Sanatçının, meşhurun meşhurluğundan aldığı kudretle aktivist, kanaat önderi, toplumsal duyarlılığın yılmaz bekçisi olmak gibi bir mecburiyeti yok. Tek bir söz söylemese de, kanayan hiçbir yaraya tuz basmasa da sanatının satacağı aşikâr.
GİZEM ASYA GENÇ
Yeni dönem meşhurlarımız genelde bu toplumun aydınının mustarip olduğu bir hastalıktan meftunlar: aralıksız şikâyet etmek. Aylin Aslım, Ceylan Ertem, Ömür Gedik, Gülben Ergen, Ece Temelkuran vs. epey kalabalıklar. Bu isimler ekseriyetle kızgınlar, nedenini tam bilmiyorum ama kızgınlar. Konu bazen Kurban Bayramı oluyor, bazen devlet, bazen LGBT, bazen yitirilen gençler, bazense bu ülkede sanat, meslek icra etmenin enayilik olduğu fikri... Elbette bu ülkede yaşayanlar olarak kızdıkları çok şey var ama Attıkları somut adımlar, talepler? Nadir.

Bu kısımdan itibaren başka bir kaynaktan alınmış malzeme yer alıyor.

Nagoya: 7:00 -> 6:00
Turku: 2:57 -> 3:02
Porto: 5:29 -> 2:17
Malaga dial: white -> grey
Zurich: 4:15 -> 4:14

Bizim ülkemizdeki ünlülerin aksine, dünyaca tanınmış isimlerin LGBT, toplumsal eşitsizlik, hayvan hakları, kadın hakları, pedofili ile ilgili yaptıkları, destekledikleri yüzlerce çalışma mevcut. Şöhreti kıtaları aşanlardan birkaç isim saymak gerekirse ilk aklan gelenler; Madonna, Lady Gaga, Pink Floyd, John Lennon, Michael Scofield, RyanGosling, Steven Seagal ve birçoğu daha... Küresel bir şöhrete sahip olmanın getirdiği konfor, yaşadıkları ülkedeki siyasi çizgi, maddi kaynakları elbette göz ardı edilmemeli. Fakat hayran sayıları, onların da yaşadıkları coğrafyadaki dini kurumların katılığı ve ulaştıkları heterojen kitle hesaba katıldığında ise Türkiyeli bir sanatçıya göre aldıkları 'risk' katbekat fazla.

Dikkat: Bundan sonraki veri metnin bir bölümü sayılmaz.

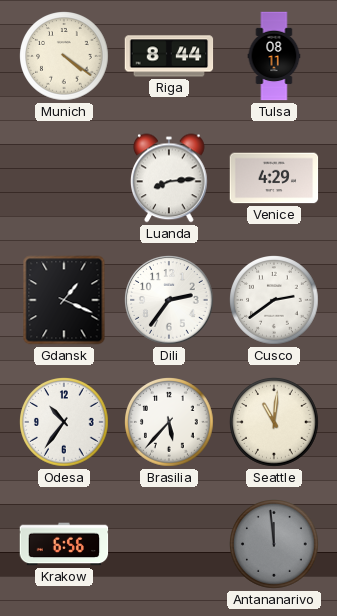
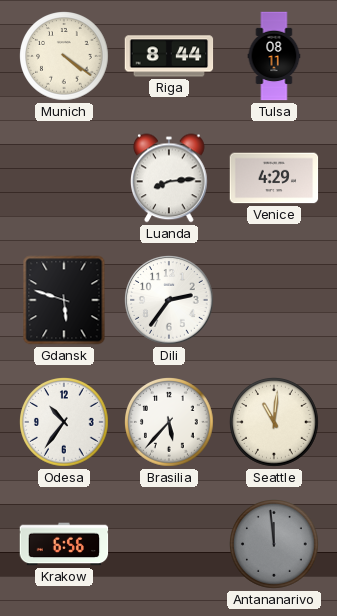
Gdansk: 1:19 -> 5:48
Cusco: 2:39 -> none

Neden duyarlı olmak zorundalar?
Sanatçının, meşhurun meşhurluğundan aldığı kudretle aktivist, kanaat önderi, toplumsal duyarlılığın yılmaz bekçisi olmak gibi bir mecburiyeti yok. Tek bir söz söylemese de, kanayan hiçbir yaraya tuz basmasa da sanatının satacağı aşikâr. Hatta demografimizde pastanın büyük dilimi için; söylemezse daha evlâ. Fakat eski bir hastalıktır 'oldum ben' sandığınız anda kimliğinizin eski yahut halen parçası olan şeylere hususi bir nefret/tepki beslersiniz ve tepkileriniz birtakım çevreler tarafından daima ilerici olarak lanse edilir. Oysa içi boş, 'farklılık' kaygısı güden bu tavırların pek de kimseye faydası yoktur.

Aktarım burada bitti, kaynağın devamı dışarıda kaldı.